For this reason, rx is an excellent choice of pixel editor. Its user-interface takes a lot of inspiration from the Vim text editor, which also means it's not obvious how to quit or do much of anything until you've read the help section. You need to learn just a few keyboard shortcuts, all of which are very similar to Vim's. There are visual (selection), insert (editing) and command (:) modes, and navigation is via H, J, K, and L. You can still use the mouse to select colors and to draw on the canvas, and a big feature in rx is animating your creations by pressing Return to create a new frame. Your animation will start to play, allowing you to draw updates in real time, much like animation in Deluxe Paint on the old Amiga. It's a great way to mess around, and if you're an artist, produce brilliant results while writing your game code in Vim!

Project Website

Rx's command mode lets you do many non-obvious things, like set a grid, manipulate pixels, and add to the palette.

Character art


As brilliant as rx is for editing pixels (see above), if you're looking for the definitive low-fi tool for creating images, you can't beat getting back to the native 1980s experience. On the various Commodore home computers of the early-mid 1980s, the VIC-20, Commodore 64, PET, and humble Plus/4, images weren't always made from pixels directly, but out of text characters. Back in the day, this was both a good way to save RAM and an easy way to create pictures without an image editor. Commodore even printed its esoteric character glyphs on the front of its keyboards, which meant any user at any skill level could get involved. And lots of people did, making the resulting PETSCII images, as they became known, synonymous with home-grown, typically BASIC-written games and demos.

Decades later, getting access to PETSCII characters to be able to create images on modern hardware was challenging. However, a brilliant application called Petmate has finally made it easy. When launched, its color palette and design is utterly reminiscent of the Commodore 64 after a reset, complete with its character set on the right and an empty Commodore screen on the left. You can start drawing by simply selecting a color, then a character, and then by clicking and drawing in the main view.
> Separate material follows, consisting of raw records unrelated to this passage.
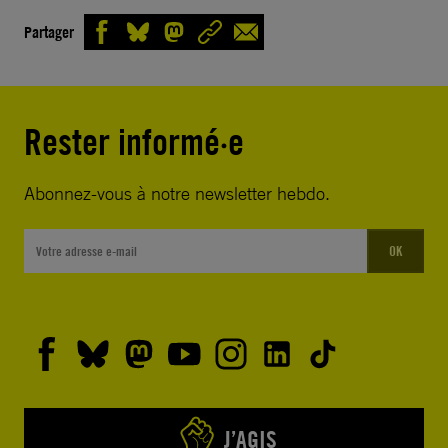
Partager
Rester informé·e
Abonnez-vous à notre newsletter hebdo.
OK
J’AGIS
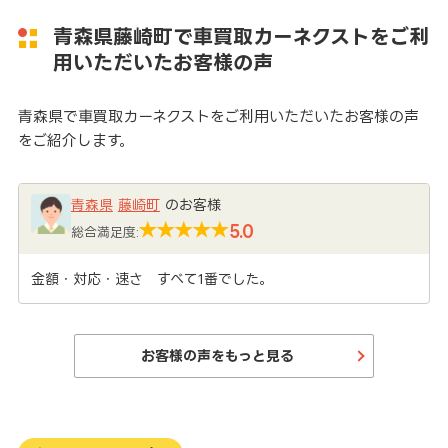
青森県藤崎町で車買取カーネクストをご利
用いただいたお客様の声
青森県で車買取カーネクストをご利用いただいたお客様の声
をご紹介します。
青森県
藤崎町
のお客様
5.0
総合満足度:
金額・対応・速さ すべて1番でした。
お客様の声をもっと見る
Unlike drawing with a regular brush, these characters work best when they're well placed alongside other specific characters, and this is where PETSCII requires more skill than creating similar images with a normal pixel editor. However, it does mean you will be able to export your images to work on real hardware, and while the default character set is directly from Commodore's ROM, you're free to change it, as well as the palette, to create your own set of new limitations.

Project Website

Export your Commodore 64 character images as a PRG executable, or assembler code to run on the real hardware.